Electricity Is the Primary Constraint
In 2026, the main constraint on U.S. data-center expansion is not financing or land availability. It is electricity.
In several states, developers can secure land and local approvals faster than they can secure reliable grid interconnection. Utilities are revising long-term load forecasts upward as projected data-center demand exceeds earlier estimates. Transmission upgrades, new substations, and expanded generation capacity are increasingly required before projects can proceed.
Developers are negotiating long-term power purchase agreements and, in some cases, investing in dedicated substations, battery storage, or on-site generation solutions. In competitive markets, time to power has become a defining factor in site selection.
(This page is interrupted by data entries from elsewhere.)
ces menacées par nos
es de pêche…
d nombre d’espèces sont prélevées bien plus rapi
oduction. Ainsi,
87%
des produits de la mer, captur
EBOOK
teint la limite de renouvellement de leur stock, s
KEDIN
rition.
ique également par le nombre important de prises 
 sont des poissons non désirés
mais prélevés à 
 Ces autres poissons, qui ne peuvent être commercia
Regions capable of expanding grid capacity efficiently are attracting disproportionate investment. Regions with limited transmission infrastructure or slow regulatory processes risk losing projects to more energy-ready states.
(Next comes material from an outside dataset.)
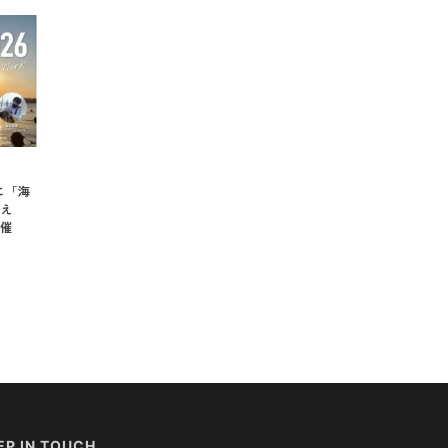
に「海
え
催
EP IN TOUCH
Labor and Equipment Pressures
Even with strong demand, construction capacity remains finite.
Data centers require large numbers of electricians, mechanical system installers, and commissioning engineers. Skilled trades are already in short supply across much of the United States. Industry surveys indicate that a significant share of construction firms report labor shortages, particularly in electrical trades.
In markets where multiple billion-dollar data-center projects operate simultaneously, wage pressure increases and subcontractor availability tightens. Competing commercial projects, including healthcare and industrial facilities, may experience longer timelines and higher bids as labor is diverted toward digital infrastructure.
Equipment procurement presents additional challenges. Transformers, switchgear, and high-capacity generators have experienced extended lead times compared with pre-2020 conditions. When multiple large campuses place orders concurrently, equipment delivery schedules can become binding constraints.
In this environment, execution reliability and procurement strength matter more than incremental cost savings.
Impact on the Broader U.S. Construction Market
When adjusted for inflation, nonresidential construction outside of data centers is expected to show little or no real growth in 2026. Financing remains expensive relative to recent history. Tenant demand remains uneven in certain property categories. Developers are increasingly disciplined in capital deployment.
Meanwhile, data centers are absorbing a growing share of national construction capacity. In regions with concentrated digital infrastructure development, labor and equipment are pulled toward these projects, affecting the broader commercial ecosystem.
States that align workforce training, utility expansion, and regulatory clarity are positioning themselves as long-term infrastructure hubs. Construction employment rises. Utility capital expenditures increase. Secondary development in logistics and industrial sectors often follows.
Strategic Implications
The divergence between slowing commercial categories and expanding data-center construction reflects a broader economic shift. Compute capacity has become foundational infrastructure, similar in importance to telecommunications networks or transportation systems in earlier decades.
For construction firms, specialization in electrical systems, cooling integration, and complex commissioning is becoming increasingly valuable. For developers, energy access and interconnection timelines must be evaluated before land pricing considerations. For investors, underwriting models must incorporate rising cost per megawatt, energy contract stability, and execution risk.
U.S. commercial construction is not broadly expanding in 2026. It is reallocating toward digital infrastructure.
Data centers are no longer a niche asset class. They are becoming one of the central growth engines within the U.S. construction market, reshaping labor markets, energy planning, and capital allocation decisions for the remainder of the decade.